MinnPost photo by Jim Walsh
“So that’s the first phase of what St. Paul is really all about, right? Then you go over here, and this is where it starts to get interesting. This one here I’m calling ‘Jim Hill.’ Jim Hill comes in and he’s just a clerk at a shipping station, and he’s working unloading riverboats. And he figures out, ‘You know what? This is gonna be a terminus location for transportation to the Great Northwest. This is gonna change the world.’ And then Jim Hill, who doesn’t have a nickel to his name, and he’s actually out of Canada, following the voyageurs down, he sees it as the rail thing and he gets into the railroads and he builds the Great Northern and the Empire Builder. He’s the first one who understands St. Paul as, ‘This is gonna be a future capital [city].’
“So the mounds are still here up on Dayton’s Bluff, looking down over the city, and then you’ve got things like the Landmark Center. But the old capital and the St. Paul high school is a prominent structure in the city. Some of the early churches are involved in riverboat shipping, but then the rails replaced the river and that changes the history of the Northwest.
“Then you’ve got the Schmidts here, and they’re making beer, you’ve got Hamms up there and he’s making beer, and he’s looking down at the people who live in the Swede Hollow. So he’s got all these Swedes that are squatters pissing in the river and building houses on top of the river. But they’re building the railroads that link up the nation. And at the same time, you’ve got Minneapolis and Stillwater and other places are also developing, but St. Paul ends up getting the capital [city designation].”
MinnPost photo by Jim Walsh
“So that’s Jim Hill’s daydream, he starts it all, then the next big one is Cass Gilbert. The state Capitol is about a thousand times scaled up from all the other buildings, because it’s the story about Cass Gilbert. He’s the visionary architect. He sees the grand city. He builds the Depot, the Capitol happens, all the grand houses on Summit, because these people are already getting rich. They might be second generation, some are first coming in, but it’s so new, it’s incredible, and it all pops at once, and with Cass Gilbert, they blanket the entire city of St. Paul with architecture, so that by 1920 it’s built.”
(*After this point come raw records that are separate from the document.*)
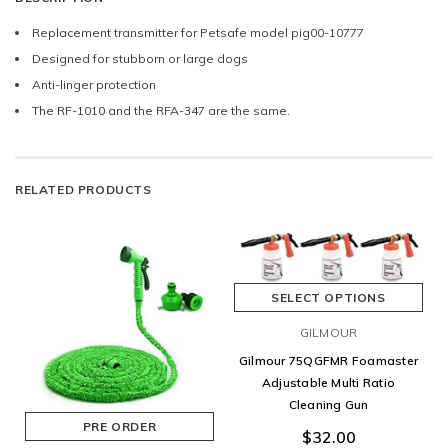
Replacement transmitter for Petsafe model pig00-10777
Designed for stubborn or large dogs
Anti-linger protection
The RF-1010 and the RFA-347 are the same.
RELATED PRODUCTS
SELECT OPTIONS
GILMOUR
Gilmour 75QGFMR Foamaster
Adjustable Multi Ratio
Cleaning Gun
PRE ORDER
$32.00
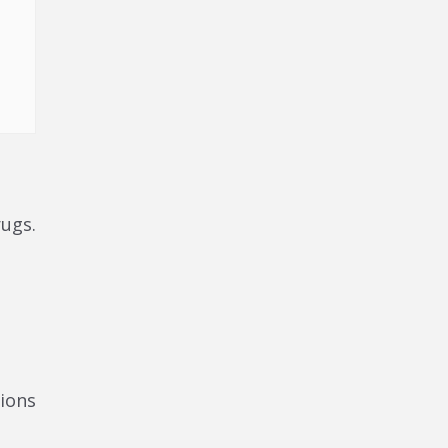
rugs.
ions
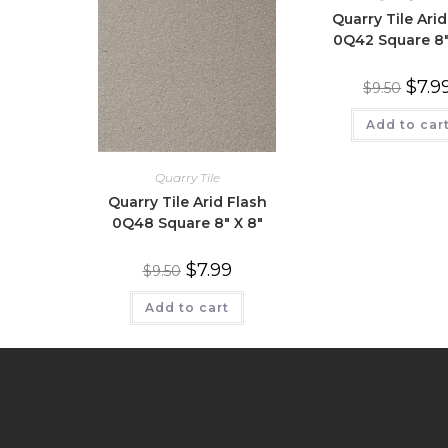
Quarry Tile Arid
0Q42 Square 8″
$
7.9
$
9.50
Add to car
Quarry Tile
Quarry Tile Arid Flash
0Q48 Square 8″ X 8″
$
7.99
$
9.50
Add to cart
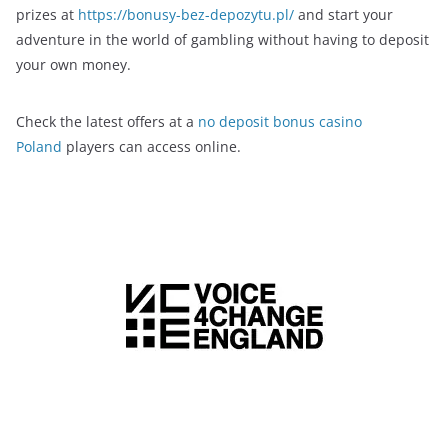
prizes at
https://bonusy-bez-depozytu.pl/
and start your
adventure in the world of gambling without having to deposit
your own money.
Check the latest offers at a
no deposit bonus casino
Poland
players can access online.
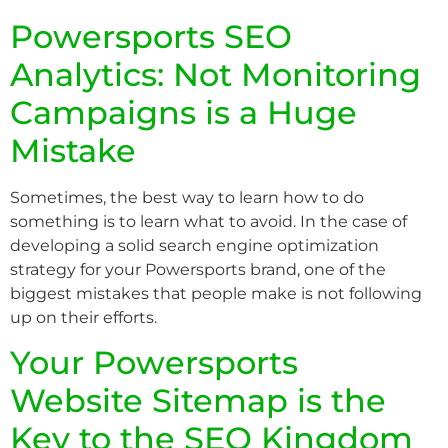
Powersports SEO
Analytics: Not Monitoring
Campaigns is a Huge
Mistake
Sometimes, the best way to learn how to do
something is to learn what to avoid. In the case of
developing a solid search engine optimization
strategy for your Powersports brand, one of the
biggest mistakes that people make is not following
up on their efforts.
Your Powersports
Website Sitemap is the
Key to the SEO Kingdom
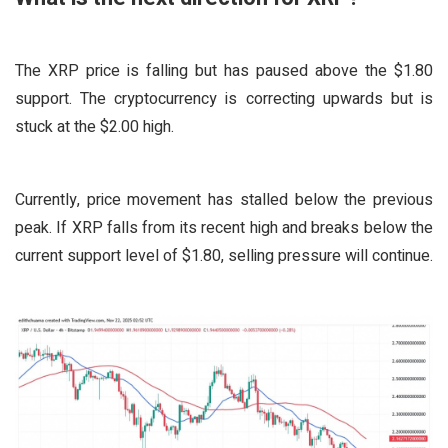
The XRP price is falling but has paused above the $1.80
support. The cryptocurrency is correcting upwards but is
stuck at the $2.00 high.
Currently, price movement has stalled below the previous
peak. If XRP falls from its recent high and breaks below the
current support level of $1.80, selling pressure will continue.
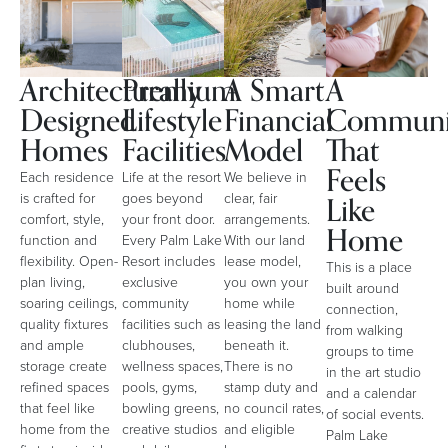
Architecturally
Premium
A Smart
A
Designed
Lifestyle
Financial
Communi
Homes
Facilities
Model
That
Feels
Each residence
Life at the resort
We believe in
Like
is crafted for
goes beyond
clear, fair
comfort, style,
your front door.
arrangements.
Home
function and
Every Palm Lake
With our land
flexibility. Open-
Resort includes
lease model,
This is a place
plan living,
exclusive
you own your
built around
soaring ceilings,
community
home while
connection,
quality fixtures
facilities such as
leasing the land
from walking
and ample
clubhouses,
beneath it.
groups to time
storage create
wellness spaces,
There is no
in the art studio
refined spaces
pools, gyms,
stamp duty and
and a calendar
that feel like
bowling greens,
no council rates,
of social events.
home from the
creative studios
and eligible
Palm Lake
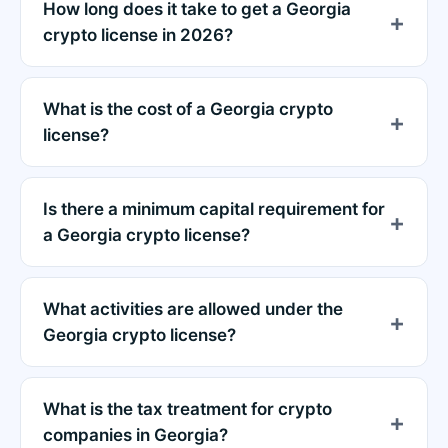
How long does it take to get a Georgia
crypto license in 2026?
What is the cost of a Georgia crypto
license?
Is there a minimum capital requirement for
a Georgia crypto license?
What activities are allowed under the
Georgia crypto license?
What is the tax treatment for crypto
companies in Georgia?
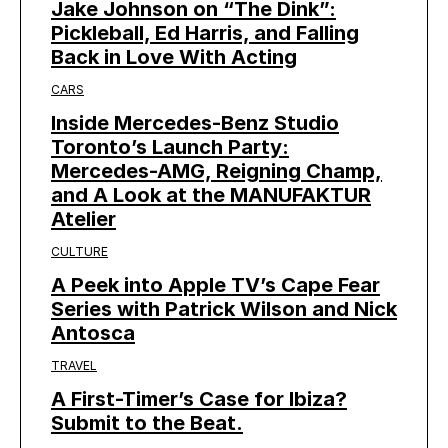
Jake Johnson on “The Dink”:
Pickleball, Ed Harris, and Falling
Back in Love With Acting
CARS
Inside Mercedes-Benz Studio
Toronto’s Launch Party:
Mercedes-AMG, Reigning Champ,
and A Look at the MANUFAKTUR
Atelier
CULTURE
A Peek into Apple TV’s Cape Fear
Series with Patrick Wilson and Nick
Antosca
TRAVEL
A First-Timer’s Case for Ibiza?
Submit to the Beat.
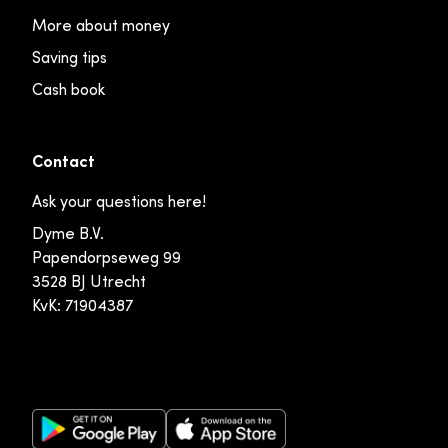
More about money
Saving tips
Cash book
Contact
Ask your questions here!
Dyme B.V.
Papendorpseweg 99
3528 BJ Utrecht
KvK: 71904387
Google Play Store
Apple App Store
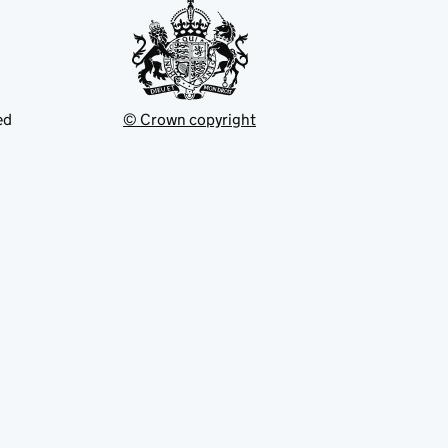
ed
© Crown copyright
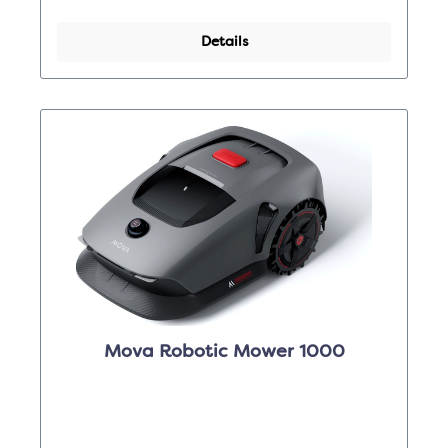
Details
Mova Robotic Mower 1000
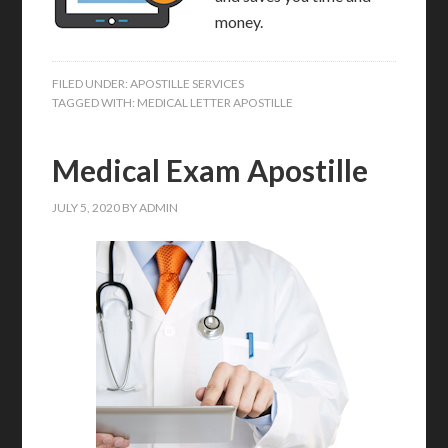
money.
FILED UNDER:
APOSTILLE SERVICES
TAGGED WITH:
MEDICAL LETTER APOSTILLE
Medical Exam Apostille
JULY 5, 2020
BY
ADMIN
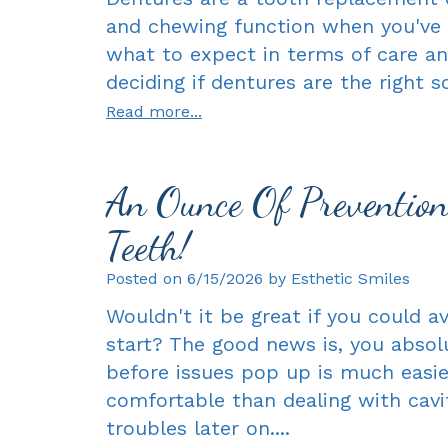
and chewing function when you've 
what to expect in terms of care an
deciding if dentures are the right sol
Read more...
An Ounce Of Preventio
Teeth!
Posted on 6/15/2026 by Esthetic Smiles
Wouldn't it be great if you could 
start? The good news is, you absolu
before issues pop up is much easie
comfortable than dealing with cavit
troubles later on....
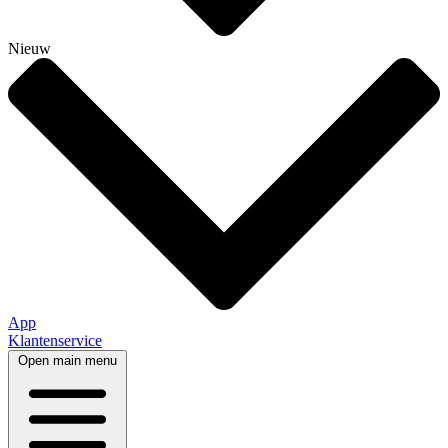
Nieuw
App
Klantenservice
Open main menu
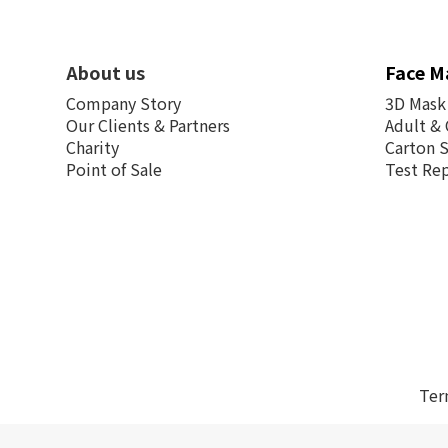
About us
Face M
Company Story
3D Mask
Our Clients & Partners
Adult & 
Charity
Carton 
Point of Sale
Test Re
Ter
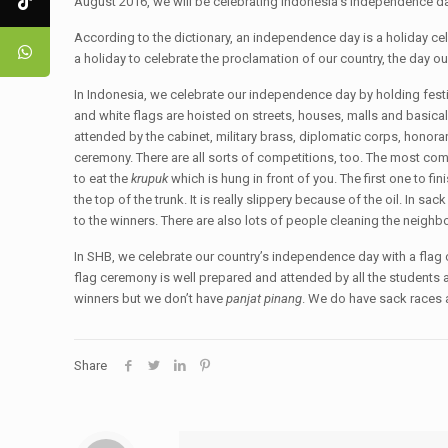
August 2016, we will be celebrating Indonesia’s independence day 
According to the dictionary, an independence day is a holiday ce
a holiday to celebrate the proclamation of our country, the day ou
In Indonesia, we celebrate our independence day by holding festiv
and white flags are hoisted on streets, houses, malls and basicall
attended by the cabinet, military brass, diplomatic corps, honor
ceremony. There are all sorts of competitions, too. The most c
to eat the
krupuk
which is hung in front of you. The first one to fin
the top of the trunk. It is really slippery because of the oil. In sa
to the winners. There are also lots of people cleaning the neigh
In SHB, we celebrate our country’s independence day with a flag
flag ceremony is well prepared and attended by all the students a
winners but we don’t have
panjat pinang
. We do have sack races
Share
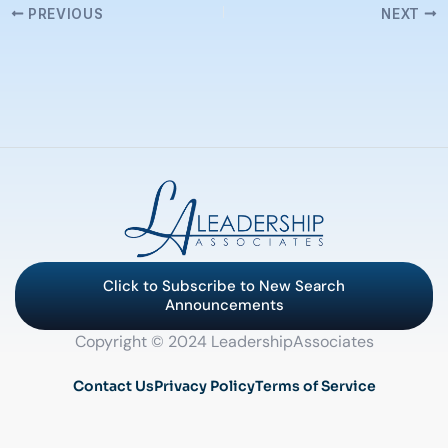
PREVIOUS
NEXT
Click to Subscribe to New Search
Announcements
Copyright © 2024 LeadershipAssociates
Contact Us
Privacy Policy
Terms of Service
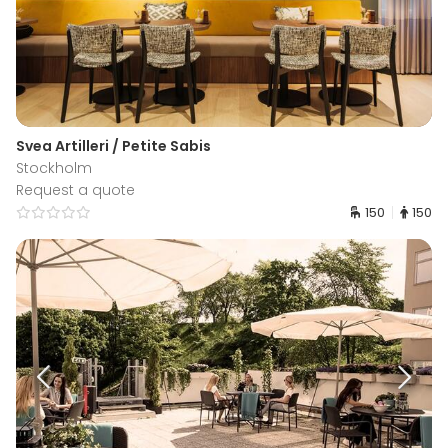
Svea Artilleri / Petite Sabis
Stockholm
Request a quote
150
150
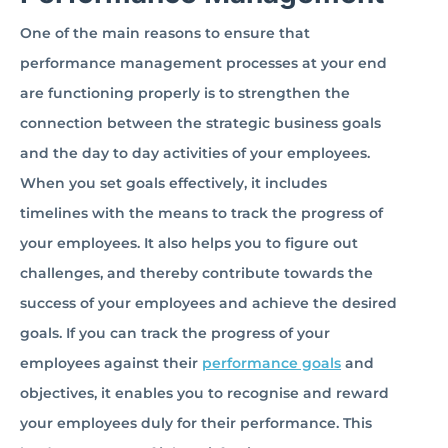
One of the main reasons to ensure that
performance management processes at your end
are functioning properly is to strengthen the
connection between the strategic business goals
and the day to day activities of your employees.
When you set goals effectively, it includes
timelines with the means to track the progress of
your employees. It also helps you to figure out
challenges, and thereby contribute towards the
success of your employees and achieve the desired
goals. If you can track the progress of your
employees against their
performance goals
and
objectives, it enables you to recognise and reward
your employees duly for their performance. This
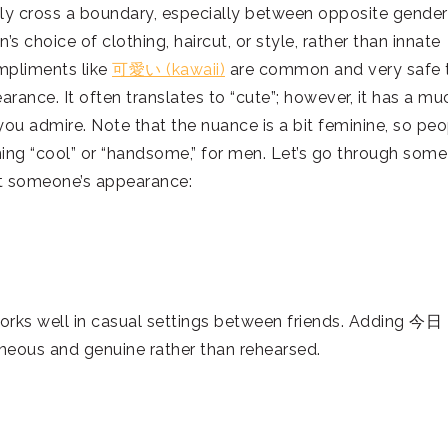
sily cross a boundary, especially between opposite gende
’s choice of clothing, haircut, or style, rather than innate
ompliments like
可愛い (kawaii)
are common and very safe 
nce. It often translates to “cute”; however, it has a mu
ou admire. Note that the nuance is a bit feminine, so peo
ing “cool” or “handsome,” for men. Let’s go through some
 someone’s appearance:
orks well in casual settings between friends. Adding 今日
aneous and genuine rather than rehearsed.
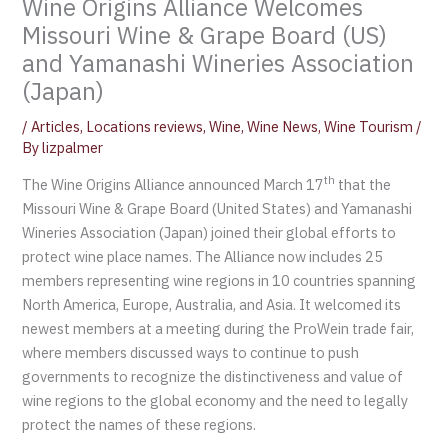
Wine Origins Alliance Welcomes
Missouri Wine & Grape Board (US)
and Yamanashi Wineries Association
(Japan)
/
Articles
,
Locations reviews
,
Wine
,
Wine News
,
Wine Tourism
/
By
lizpalmer
th
The Wine Origins Alliance announced March 17
that the
Missouri Wine & Grape Board (United States) and Yamanashi
Wineries Association (Japan) joined their global efforts to
protect wine place names. The Alliance now includes 25
members representing wine regions in 10 countries spanning
North America, Europe, Australia, and Asia. It welcomed its
newest members at a meeting during the ProWein trade fair,
where members discussed ways to continue to push
governments to recognize the distinctiveness and value of
wine regions to the global economy and the need to legally
protect the names of these regions.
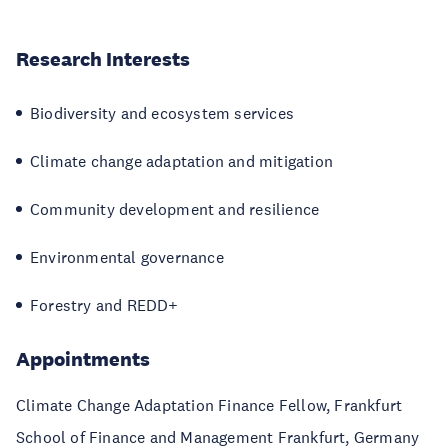
Research Interests
Biodiversity and ecosystem services
Climate change adaptation and mitigation
Community development and resilience
Environmental governance
Forestry and REDD+
Appointments
Climate Change Adaptation Finance Fellow, Frankfurt
School of Finance and Management Frankfurt, Germany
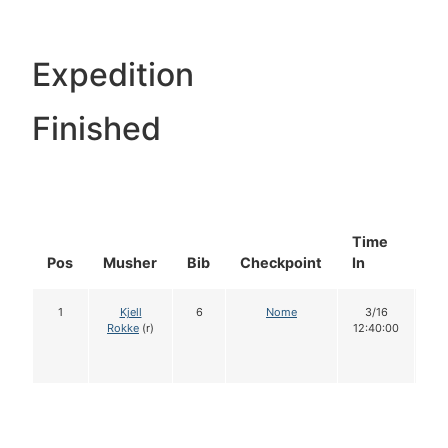
Expedition
Finished
Time
Do
Pos
Musher
Bib
Checkpoint
In
In
1
Kjell
6
Nome
3/16
1
Rokke
(r)
12:40:00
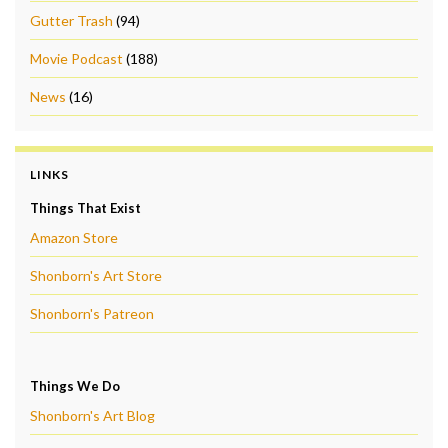
Gutter Trash
(94)
Movie Podcast
(188)
News
(16)
LINKS
Things That Exist
Amazon Store
Shonborn's Art Store
Shonborn's Patreon
Things We Do
Shonborn's Art Blog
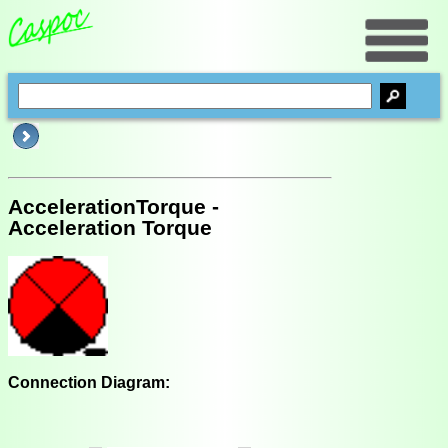
AccelerationTorque -
Acceleration Torque
Connection Diagram:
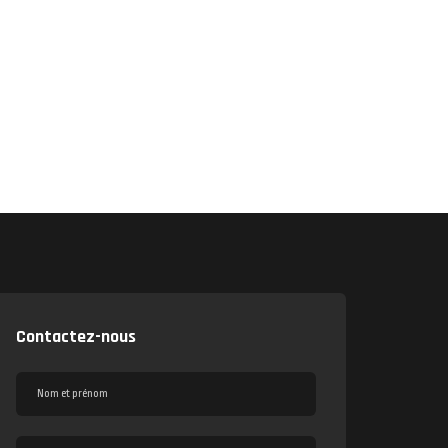
Contactez-nous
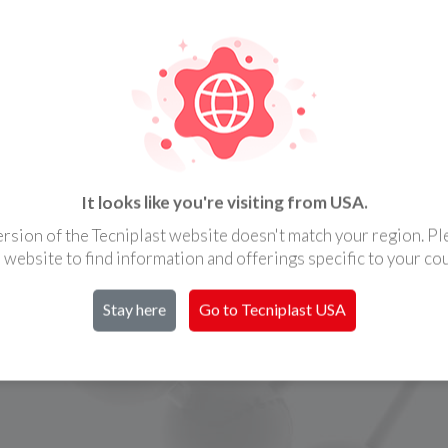
It looks like you're visiting from USA.
ersion of the Tecniplast website doesn't match your region. Ple
l website to find information and offerings specific to your cou
Stay here
Go to Tecniplast
USA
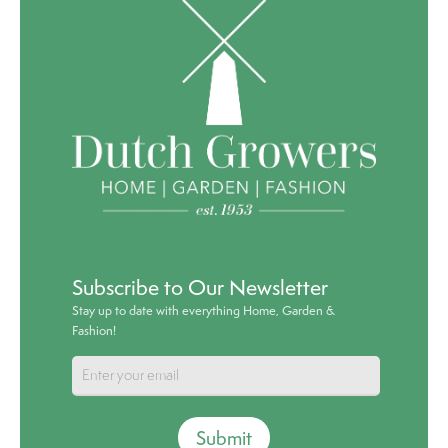
Subscribe to Our Newsletter
Stay up to date with everything Home, Garden &
Fashion!
Submit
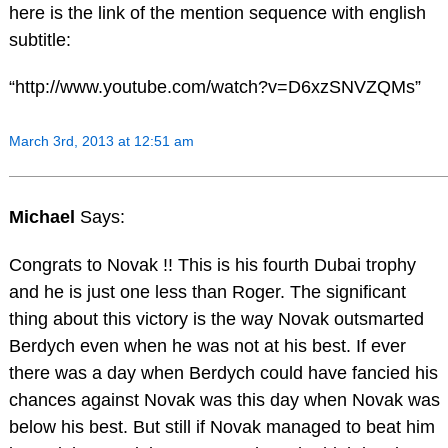
here is the link of the mention sequence with english
subtitle:
“http://www.youtube.com/watch?v=D6xzSNVZQMs”
March 3rd, 2013 at 12:51 am
Michael
Says:
Congrats to Novak !! This is his fourth Dubai trophy
and he is just one less than Roger. The significant
thing about this victory is the way Novak outsmarted
Berdych even when he was not at his best. If ever
there was a day when Berdych could have fancied his
chances against Novak was this day when Novak was
below his best. But still if Novak managed to beat him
MinnPost photo by Jim Walsh
“Then it sits there. You’ve got the Rondo (neighborhood), which is part of the black history that predates what’s going on now in Frogtown. Rondo is the missing link to the history of the city, because what happened then is you get into the ‘60s, and that’s what I’m playing with now. I’m putting in this trench, which is 94, which you can see from outer space.”